American artist (1908–1974)

Ivy Joy Newman Steele (April 15, 1908 – December 7, 1974) was an American artist based in the Chicago area, best known for her sculptures and lithographs.

==Early life and education==
Newman was born in St. Louis, Missouri, the daughter of Samuel Elijah Newman and Rose Pfeiffer Newman. Her father was a surgeon. She graduated from Wellesley College in 1929, with further studies at the Art Institute of Chicago and with artists Todros Geller and Cosmo Campoli. Her younger brother Eric P. Newman became a noted numismatist.
==Career==
Steele exhibited her works, usually lithographs and sculpture, from the 1930s into the 1960s.

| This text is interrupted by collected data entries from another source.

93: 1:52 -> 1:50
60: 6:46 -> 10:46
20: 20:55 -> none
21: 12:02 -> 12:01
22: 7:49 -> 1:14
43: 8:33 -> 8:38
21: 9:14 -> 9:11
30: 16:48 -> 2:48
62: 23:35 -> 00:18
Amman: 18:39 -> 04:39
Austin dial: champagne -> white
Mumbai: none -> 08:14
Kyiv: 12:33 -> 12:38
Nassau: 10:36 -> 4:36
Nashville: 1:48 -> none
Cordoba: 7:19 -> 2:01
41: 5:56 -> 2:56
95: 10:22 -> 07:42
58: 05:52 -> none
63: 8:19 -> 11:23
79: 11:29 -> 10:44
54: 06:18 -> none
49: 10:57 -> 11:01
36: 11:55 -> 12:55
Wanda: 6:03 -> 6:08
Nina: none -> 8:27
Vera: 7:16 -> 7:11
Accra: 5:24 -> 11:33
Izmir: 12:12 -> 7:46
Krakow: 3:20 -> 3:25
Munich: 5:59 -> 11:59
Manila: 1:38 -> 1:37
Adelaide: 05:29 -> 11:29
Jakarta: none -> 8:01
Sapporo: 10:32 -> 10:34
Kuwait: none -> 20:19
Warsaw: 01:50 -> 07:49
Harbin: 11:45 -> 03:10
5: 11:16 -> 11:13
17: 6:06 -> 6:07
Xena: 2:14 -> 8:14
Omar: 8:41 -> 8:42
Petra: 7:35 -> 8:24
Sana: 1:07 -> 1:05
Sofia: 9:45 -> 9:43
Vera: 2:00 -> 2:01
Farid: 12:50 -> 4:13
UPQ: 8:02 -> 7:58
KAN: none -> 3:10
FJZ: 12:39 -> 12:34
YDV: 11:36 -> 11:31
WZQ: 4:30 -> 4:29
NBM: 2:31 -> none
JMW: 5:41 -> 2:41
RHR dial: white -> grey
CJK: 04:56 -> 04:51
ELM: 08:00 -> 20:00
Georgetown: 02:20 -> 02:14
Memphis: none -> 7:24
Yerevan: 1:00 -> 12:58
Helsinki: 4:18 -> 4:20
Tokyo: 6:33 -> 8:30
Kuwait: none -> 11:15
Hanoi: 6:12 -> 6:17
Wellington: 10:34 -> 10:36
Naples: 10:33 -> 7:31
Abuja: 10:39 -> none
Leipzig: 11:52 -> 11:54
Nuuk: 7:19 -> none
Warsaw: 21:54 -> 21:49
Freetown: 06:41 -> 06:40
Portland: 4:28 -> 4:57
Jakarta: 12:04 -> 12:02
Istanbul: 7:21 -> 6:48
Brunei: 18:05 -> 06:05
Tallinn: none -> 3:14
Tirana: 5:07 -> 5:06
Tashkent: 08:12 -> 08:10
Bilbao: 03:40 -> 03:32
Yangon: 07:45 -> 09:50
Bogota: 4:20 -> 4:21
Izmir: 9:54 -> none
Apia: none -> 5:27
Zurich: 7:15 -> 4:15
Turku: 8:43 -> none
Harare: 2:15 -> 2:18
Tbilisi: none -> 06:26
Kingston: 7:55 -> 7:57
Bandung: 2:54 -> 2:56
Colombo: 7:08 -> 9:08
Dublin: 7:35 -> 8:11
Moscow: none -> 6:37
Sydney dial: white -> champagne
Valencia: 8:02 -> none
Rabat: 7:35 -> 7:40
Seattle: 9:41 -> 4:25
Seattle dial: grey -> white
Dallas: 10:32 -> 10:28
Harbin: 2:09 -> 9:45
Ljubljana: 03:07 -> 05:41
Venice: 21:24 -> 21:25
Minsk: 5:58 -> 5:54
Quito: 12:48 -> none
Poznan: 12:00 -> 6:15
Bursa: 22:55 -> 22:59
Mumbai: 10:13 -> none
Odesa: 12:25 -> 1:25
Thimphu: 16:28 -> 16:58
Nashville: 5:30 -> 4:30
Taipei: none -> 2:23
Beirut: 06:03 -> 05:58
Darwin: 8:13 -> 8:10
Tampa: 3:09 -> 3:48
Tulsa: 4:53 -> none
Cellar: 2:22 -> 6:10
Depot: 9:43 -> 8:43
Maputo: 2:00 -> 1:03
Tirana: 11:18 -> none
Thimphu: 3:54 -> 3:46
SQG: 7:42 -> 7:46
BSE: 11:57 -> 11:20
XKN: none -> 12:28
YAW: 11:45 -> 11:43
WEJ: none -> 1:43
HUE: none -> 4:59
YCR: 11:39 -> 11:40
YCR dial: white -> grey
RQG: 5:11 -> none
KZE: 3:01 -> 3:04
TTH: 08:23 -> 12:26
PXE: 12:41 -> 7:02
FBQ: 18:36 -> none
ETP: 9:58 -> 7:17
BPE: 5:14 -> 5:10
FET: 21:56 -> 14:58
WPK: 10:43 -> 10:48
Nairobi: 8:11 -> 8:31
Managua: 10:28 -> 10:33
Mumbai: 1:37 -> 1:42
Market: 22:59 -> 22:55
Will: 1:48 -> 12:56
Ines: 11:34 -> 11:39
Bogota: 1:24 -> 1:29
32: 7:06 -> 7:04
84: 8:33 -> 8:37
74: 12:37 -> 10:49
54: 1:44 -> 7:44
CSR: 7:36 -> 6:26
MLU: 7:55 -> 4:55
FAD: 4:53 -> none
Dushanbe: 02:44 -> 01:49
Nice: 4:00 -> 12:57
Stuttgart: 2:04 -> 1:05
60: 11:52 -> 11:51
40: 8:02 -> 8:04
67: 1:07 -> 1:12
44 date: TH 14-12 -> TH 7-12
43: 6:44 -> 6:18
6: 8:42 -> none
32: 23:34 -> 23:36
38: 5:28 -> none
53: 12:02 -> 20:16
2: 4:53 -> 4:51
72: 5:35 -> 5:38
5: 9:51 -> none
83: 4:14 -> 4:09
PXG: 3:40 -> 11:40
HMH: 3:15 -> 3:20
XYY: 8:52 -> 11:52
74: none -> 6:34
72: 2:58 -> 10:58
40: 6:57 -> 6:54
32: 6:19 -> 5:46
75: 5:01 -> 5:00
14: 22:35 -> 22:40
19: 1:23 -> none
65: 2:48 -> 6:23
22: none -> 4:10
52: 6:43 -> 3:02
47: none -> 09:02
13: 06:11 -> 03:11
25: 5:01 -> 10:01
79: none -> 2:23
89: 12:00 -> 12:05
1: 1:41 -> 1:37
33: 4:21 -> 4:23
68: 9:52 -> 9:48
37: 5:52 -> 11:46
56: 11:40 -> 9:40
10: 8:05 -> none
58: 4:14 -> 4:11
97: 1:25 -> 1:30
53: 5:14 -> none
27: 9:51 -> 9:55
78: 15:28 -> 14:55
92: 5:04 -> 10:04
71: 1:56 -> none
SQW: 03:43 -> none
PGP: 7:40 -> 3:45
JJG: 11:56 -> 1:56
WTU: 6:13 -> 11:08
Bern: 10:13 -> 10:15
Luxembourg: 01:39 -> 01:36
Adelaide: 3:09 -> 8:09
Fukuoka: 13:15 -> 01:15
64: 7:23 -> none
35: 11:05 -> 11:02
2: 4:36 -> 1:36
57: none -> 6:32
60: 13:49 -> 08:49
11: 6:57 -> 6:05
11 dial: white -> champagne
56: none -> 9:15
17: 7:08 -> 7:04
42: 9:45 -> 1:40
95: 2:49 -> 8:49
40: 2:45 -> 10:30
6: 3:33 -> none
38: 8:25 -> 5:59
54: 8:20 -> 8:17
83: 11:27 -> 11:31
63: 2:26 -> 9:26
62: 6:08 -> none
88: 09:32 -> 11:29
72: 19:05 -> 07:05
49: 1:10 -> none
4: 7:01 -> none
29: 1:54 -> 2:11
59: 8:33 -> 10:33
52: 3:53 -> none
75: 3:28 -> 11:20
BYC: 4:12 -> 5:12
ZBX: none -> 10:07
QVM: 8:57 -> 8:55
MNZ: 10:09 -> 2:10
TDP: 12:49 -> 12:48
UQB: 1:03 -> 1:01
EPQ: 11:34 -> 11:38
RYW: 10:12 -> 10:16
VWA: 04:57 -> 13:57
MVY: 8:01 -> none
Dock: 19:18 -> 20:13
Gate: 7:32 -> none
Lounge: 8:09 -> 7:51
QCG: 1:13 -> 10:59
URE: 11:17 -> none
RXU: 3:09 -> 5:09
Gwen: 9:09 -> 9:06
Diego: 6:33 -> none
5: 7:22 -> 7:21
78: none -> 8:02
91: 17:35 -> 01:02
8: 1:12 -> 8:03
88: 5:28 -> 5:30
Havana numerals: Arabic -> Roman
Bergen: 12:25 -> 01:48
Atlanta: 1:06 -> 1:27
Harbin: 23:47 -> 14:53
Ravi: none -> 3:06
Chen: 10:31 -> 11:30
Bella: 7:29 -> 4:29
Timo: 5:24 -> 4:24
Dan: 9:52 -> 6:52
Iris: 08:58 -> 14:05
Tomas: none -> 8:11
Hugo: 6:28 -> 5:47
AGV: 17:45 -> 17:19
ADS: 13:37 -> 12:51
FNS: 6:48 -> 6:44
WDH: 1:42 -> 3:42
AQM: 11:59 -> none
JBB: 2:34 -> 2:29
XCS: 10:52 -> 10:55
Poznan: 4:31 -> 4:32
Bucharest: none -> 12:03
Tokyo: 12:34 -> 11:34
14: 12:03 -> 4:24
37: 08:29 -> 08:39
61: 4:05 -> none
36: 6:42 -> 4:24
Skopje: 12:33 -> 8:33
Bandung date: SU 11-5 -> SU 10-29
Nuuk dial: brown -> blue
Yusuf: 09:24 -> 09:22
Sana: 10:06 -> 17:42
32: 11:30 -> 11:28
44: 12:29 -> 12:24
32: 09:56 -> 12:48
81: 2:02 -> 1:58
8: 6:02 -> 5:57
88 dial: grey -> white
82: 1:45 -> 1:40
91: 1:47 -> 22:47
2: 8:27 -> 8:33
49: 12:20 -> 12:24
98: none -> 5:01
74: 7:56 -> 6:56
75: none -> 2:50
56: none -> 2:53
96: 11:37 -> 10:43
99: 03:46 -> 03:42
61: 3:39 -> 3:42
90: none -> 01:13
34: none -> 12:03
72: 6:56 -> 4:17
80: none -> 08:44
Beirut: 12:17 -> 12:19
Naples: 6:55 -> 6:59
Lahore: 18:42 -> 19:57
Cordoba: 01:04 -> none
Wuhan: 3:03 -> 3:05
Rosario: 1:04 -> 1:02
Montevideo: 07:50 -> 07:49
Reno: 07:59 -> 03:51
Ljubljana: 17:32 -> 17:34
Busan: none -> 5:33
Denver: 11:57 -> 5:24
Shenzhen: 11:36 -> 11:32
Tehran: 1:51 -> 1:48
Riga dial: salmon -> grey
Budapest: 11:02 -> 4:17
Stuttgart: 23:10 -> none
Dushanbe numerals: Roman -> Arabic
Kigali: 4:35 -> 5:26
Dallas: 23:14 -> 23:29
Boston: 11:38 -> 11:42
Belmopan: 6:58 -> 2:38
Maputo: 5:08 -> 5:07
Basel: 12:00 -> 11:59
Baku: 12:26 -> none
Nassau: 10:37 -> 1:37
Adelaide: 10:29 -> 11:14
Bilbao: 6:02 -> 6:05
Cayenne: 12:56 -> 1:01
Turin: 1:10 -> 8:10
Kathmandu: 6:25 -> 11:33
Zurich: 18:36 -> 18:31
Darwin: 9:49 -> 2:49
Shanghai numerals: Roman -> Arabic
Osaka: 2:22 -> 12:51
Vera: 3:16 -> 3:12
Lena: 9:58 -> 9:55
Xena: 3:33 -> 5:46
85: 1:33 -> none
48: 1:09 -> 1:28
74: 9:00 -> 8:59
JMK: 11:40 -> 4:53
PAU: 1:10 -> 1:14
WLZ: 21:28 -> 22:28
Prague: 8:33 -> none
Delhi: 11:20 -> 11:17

She taught art in Chicago, at the Frances W. Parker School in the 1940s and at Hull House from 1945 to 1954, and at Michael Reese Hospital in the 1960s. She was a member of the Chicago Society of Artists and the Renaissance Society. She completed several commissions for public sculpture in Evanston and Highland Park.

==Personal life==
Newman married businessman Henry Bernard Steele Jr. in 1930. They had two children. Her husband died in 1970, and she died in 1974, at the age of 66, in Chicago. Works by Steele are in the collections of Syracuse University, and the Davis Museum at Wellesley College.